第165話:境界の調査、開始
数日後。都内近郊の山中に突如出現した未踏破ダンジョン『特殊事案第24号』の入り口は、異様な緊張感に包まれていた。
周囲は厳重に封鎖され、迷彩服を着た自衛隊の探索者部隊や、政府に雇われた特務探索者たちが、最新鋭のタクティカル・ベストや大型の魔力ライフルを点検している。
そこへ、一台の高級車が静かに滑り込んできた。
降り立ったのは、二人。
漆黒のタクティカル・ウェアに身を包み、前腕に無骨な金属の塊を装着した大介。
そして、白銀に輝く繊細なローブを纏い、背丈ほどもある古めかしい杖を手にしたエイミーだ。
「……おいおい、正気か? どこのコスプレイヤーだ」
「あれが噂の『ドリルエルフ』と、例の成金代表か。あんなナリでダンジョンに潜るつもりかよ」
並み居る精鋭たちが、失笑混じりの視線を送る。彼らから見れば、大介の装備は「軽装すぎる」し、エイミーの衣装は「豪華すぎて実戦向きではない」ように映ったのだ。
「お揃いですね、戸田代表。エイミー様」
現場の指揮を執る氷室が、冷徹なまでの冷静さを湛えて歩み寄ってきた。
彼女の背後には、政府最強と名高い特務探索者、**加賀**が腕を組んで立っている。
「氷室さん。準備はできているわ。……随分と物々しい歓迎ですね」
エイミーが周囲の嘲笑を柳に風と受け流す。
隣の大介もまた、視線を合わせることなく『剛力甲・不動』のフィット感を確かめていた。

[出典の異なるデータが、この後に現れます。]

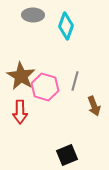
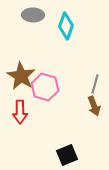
gray line: moved 20 px right, 3 px down
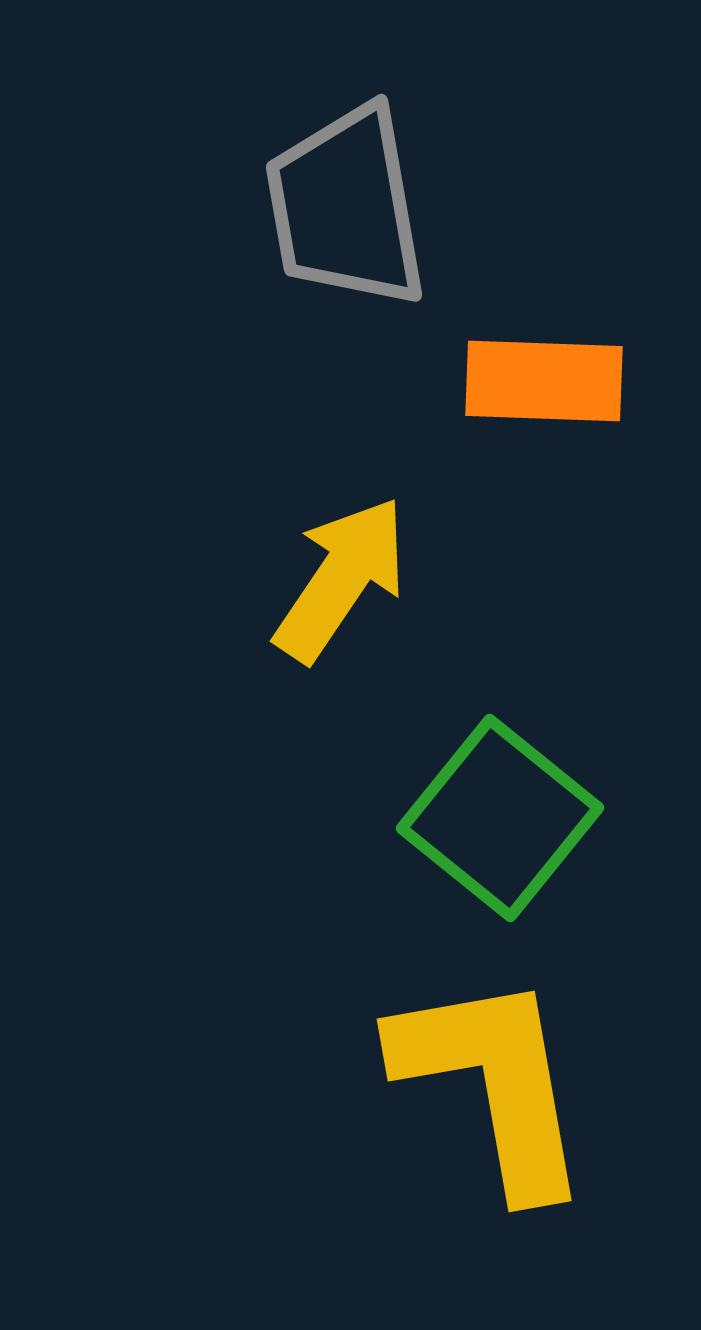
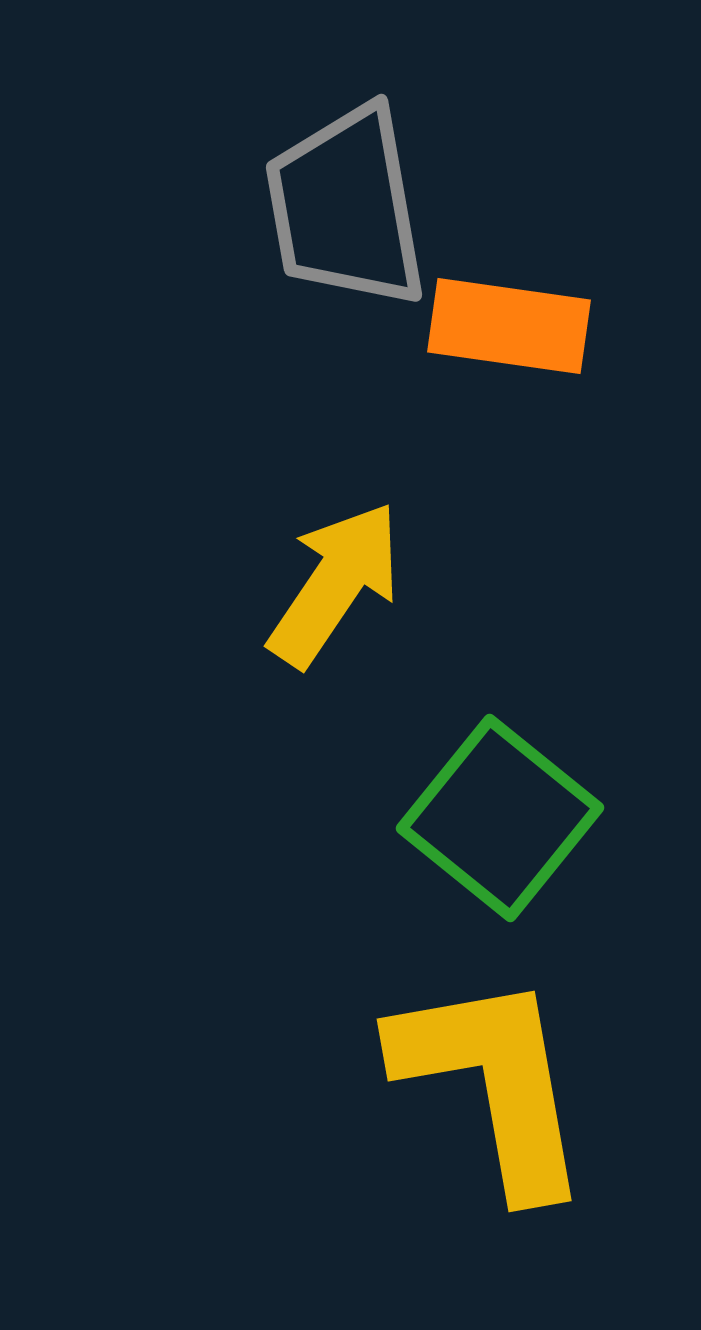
orange rectangle: moved 35 px left, 55 px up; rotated 6 degrees clockwise
yellow arrow: moved 6 px left, 5 px down
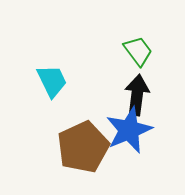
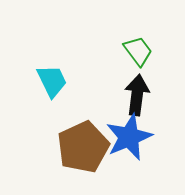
blue star: moved 7 px down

「(……大介さん。周囲の連中、私たちの装備の魔力密度に気付いていませんわね)」
「(いいさ、放っておけ。本物の『アダマンタイト』や『ミスリル』なんて、見たこともない連中だ。説明しても無駄だろうよ)」
二人の密かな会話を遮るように、加賀が鼻で笑った。
「代表さんよ。あんたらの『手品』は映像で見たが、ここは戦場だ。足手まといになるようなら、後ろから撃たれないように気をつけるんだな」
「ご忠告痛み入る。……でも、後ろを心配すべきなのは、貴方たちの方ではないかな?」
大介の余裕の笑みが、氷室の背筋をかすかに震わせた。
「……では、調査を開始します。第一陣、突入!」
氷室の号令と共に、重厚な装備を固めた精鋭たちがダンジョンへと足を踏み入れる。
大介とエイミーも、余裕の足取りでその後に続いた。
直後、ダンジョン内部の薄暗い空間に、数えきれないほどの赤い眼光が浮かび上がった。
この場所が、なぜ「未踏破」であり続けたのか。その理由が、死の羽音と共に襲いかかってくる。
「散れ! 迎撃用意!」
加賀の怒号が響く中、大介は静かに拳を握り込んだ。